Европейская живопись последних столетий во все возрастающем объеме изображала лишенную символических и аллегорических значений природу. Это, однако, не означает, что запечатленные ею человеческие черты этих значений лишены. Еще во времена дагеротипии сознание было настолько связано с природой, что лица обретали содержание, неотделимое от естественной жизни. И поскольку природа меняется в точном соответствии с тем или иным состоянием познания, избавленное от всякого смысла природное начало входит в силу вместе с современной фотографией. Так же как и ранние способы изображения, фотография соответствует определенному уровню развития практически-материальной жизни. Она представляет собой продукт капиталистического процесса производства. Та же голая природа, что появляется на фотографии, цветет пышным цветом в соответствующем обществе. Можно представить себе общество, ставшее жертвой лишенной всякого смысла немой природы, сколь бы абстрактным ни было ее молчание. В иллюстрированных журналах просматриваются контуры такого общества. Если бы оно было устойчивым, результатом эмансипации сознания стало бы его устранение; не покоренная им природа снова получила бы место за столом, которое сознание покинуло бы. Но поскольку устойчивостью такое общество не отличается, раскрепощенному сознанию дан невиданный шанс. Как никогда слабо связанное природными узами, оно может испытать на них свою власть. Обращение к фотографии – это игра ва-банк самой истории.

8

Хотя бабушки уже нет, кринолин тем не менее остался. Тотальность всех фотографий можно рассматривать как общий инвентарь более не поддающейся редукции природы, как сводный каталог всех данных в пространстве явлений, поскольку сконструированы они не из монограммы объекта, но из естественной перспективы, которая для этой монограммы недостижима. Пространственному инвентарю фотографии соответствует временной инвентарь историцизма. Вместо того чтобы охранять «историю», которую сознание вычитывает из временной последовательности событий, историцизм фиксирует временную последовательность событий, чья связь сама по себе не содержит ключа к пониманию истории. Бесполезная саморепрезентация пространственных и временных элементов принадлежит общественному порядку, который регулирует себя в соответствии с экономическими законами природы.

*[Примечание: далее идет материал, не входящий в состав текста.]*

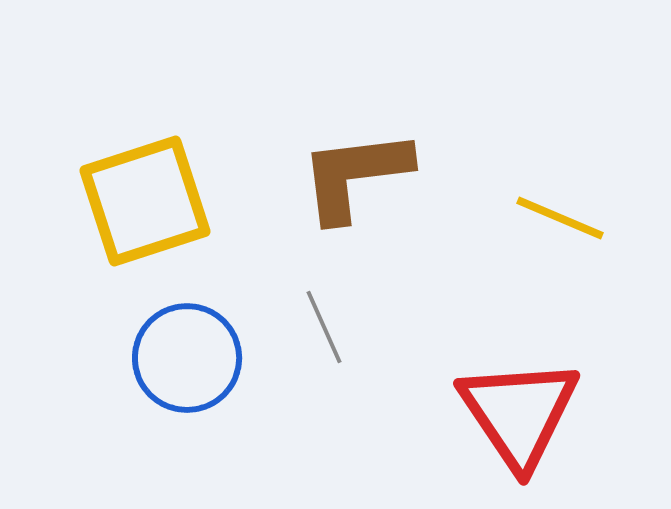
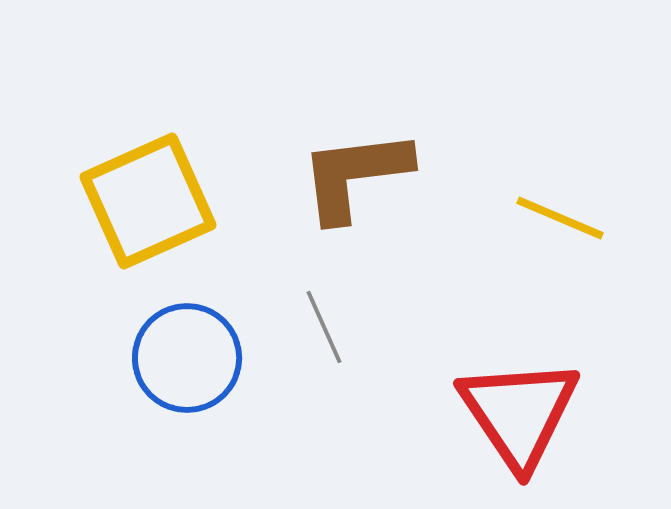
yellow square: moved 3 px right; rotated 6 degrees counterclockwise
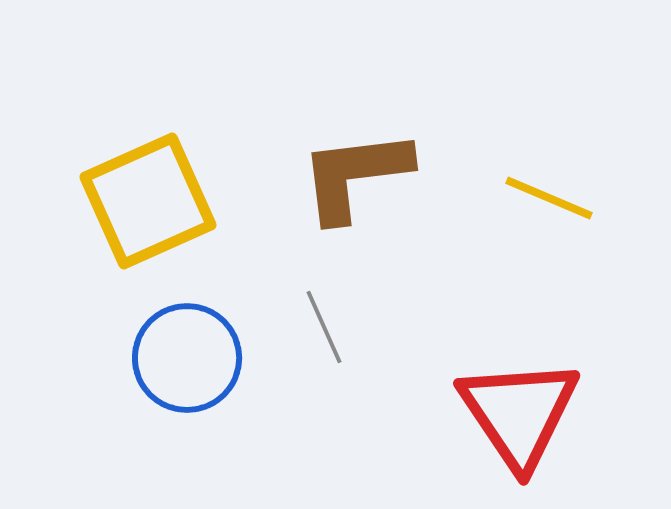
yellow line: moved 11 px left, 20 px up
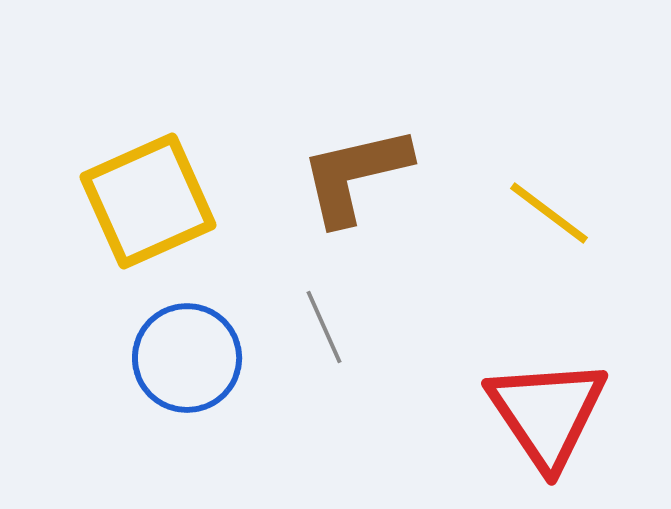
brown L-shape: rotated 6 degrees counterclockwise
yellow line: moved 15 px down; rotated 14 degrees clockwise
red triangle: moved 28 px right
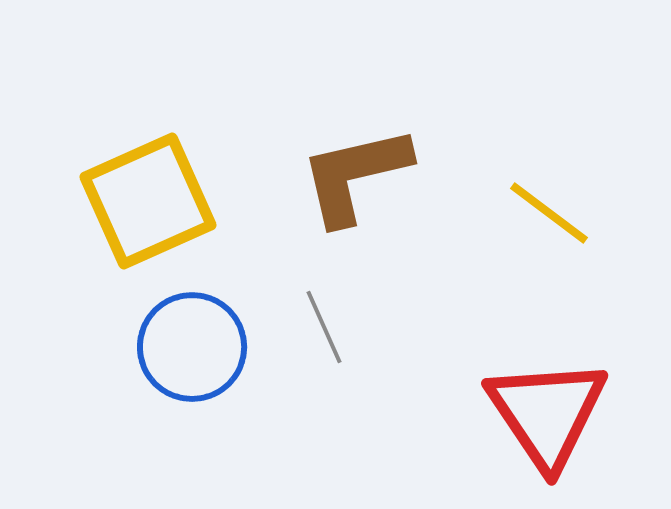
blue circle: moved 5 px right, 11 px up
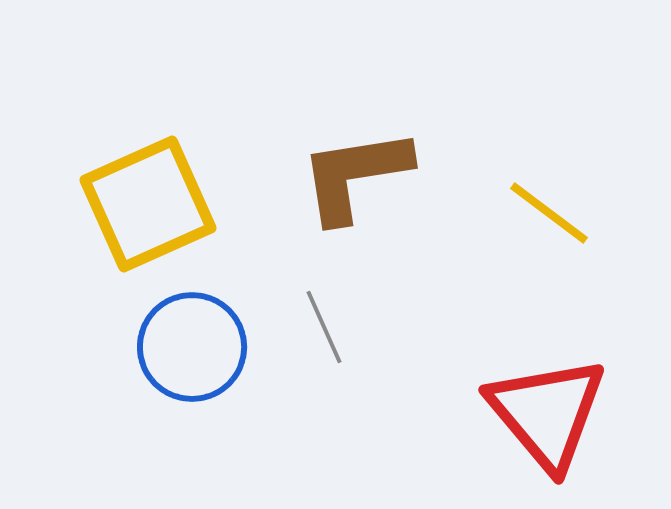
brown L-shape: rotated 4 degrees clockwise
yellow square: moved 3 px down
red triangle: rotated 6 degrees counterclockwise
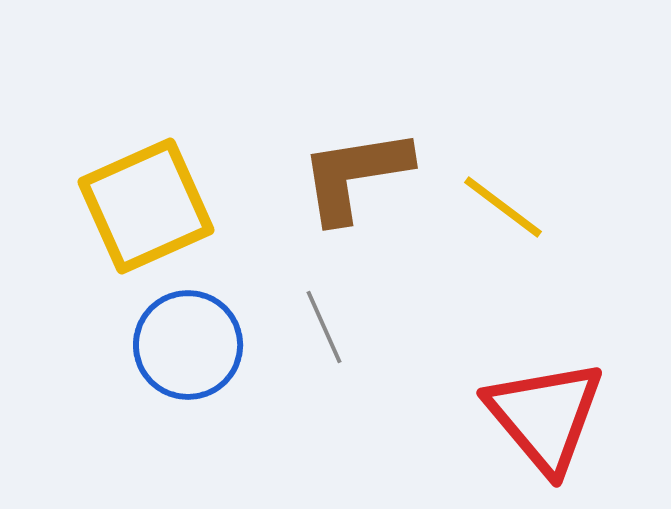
yellow square: moved 2 px left, 2 px down
yellow line: moved 46 px left, 6 px up
blue circle: moved 4 px left, 2 px up
red triangle: moved 2 px left, 3 px down
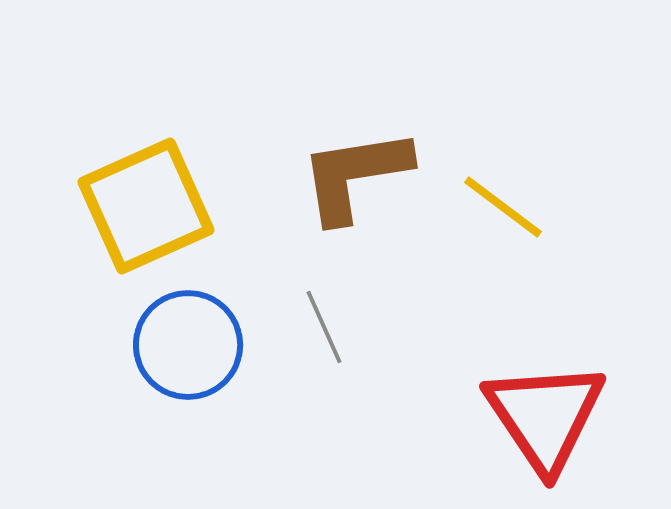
red triangle: rotated 6 degrees clockwise
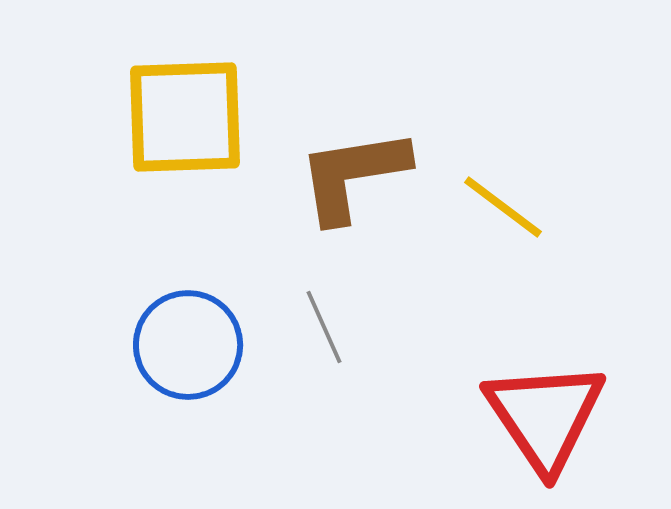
brown L-shape: moved 2 px left
yellow square: moved 39 px right, 89 px up; rotated 22 degrees clockwise
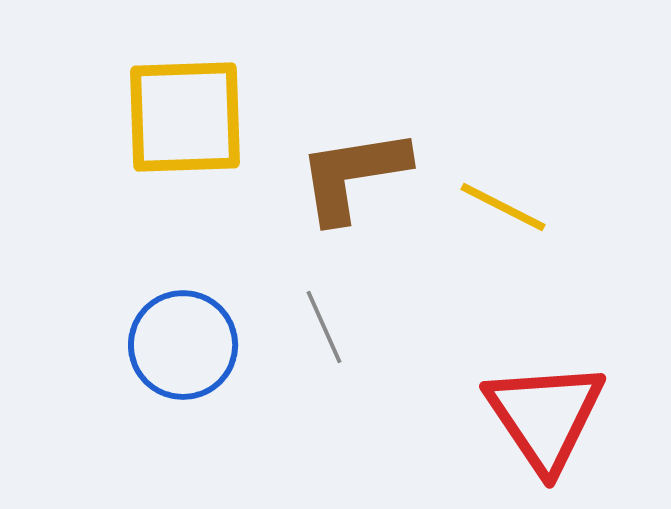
yellow line: rotated 10 degrees counterclockwise
blue circle: moved 5 px left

Охваченное природой сознание не способно различать свою материальную основу. Задача фотографии в том, чтобы наглядно показать не виданный до настоящего времени природный фундамент сознания. Впервые в истории фотография выводит на свет совершенно натуральную оболочку вещей, впервые через нее заявляет о себе мир мертвых, независимый от живых. Она показывает города с высоты птичьего полета, снимает «крабов»[24] и фигуры с готических соборов. Все пространственные конфигурации вещей в необычных сочетаниях, которые порывают с присущей им близостью к людям, приобщаются к центральному архиву образов. Как только бабушкин наряд потеряет связь с сегодняшним днем, он больше не будет казаться странным, наоборот, окажется примечательным, словно подводный полип. Однажды дива лишится своего демонизма, а ее прическа вместе с шиньонами останется в прошлом. Так распадаются элементы, если их не удерживать вместе. Фотографический архив собирает посредством простого отражения последние элементы природы, освобожденной от всякого смысла.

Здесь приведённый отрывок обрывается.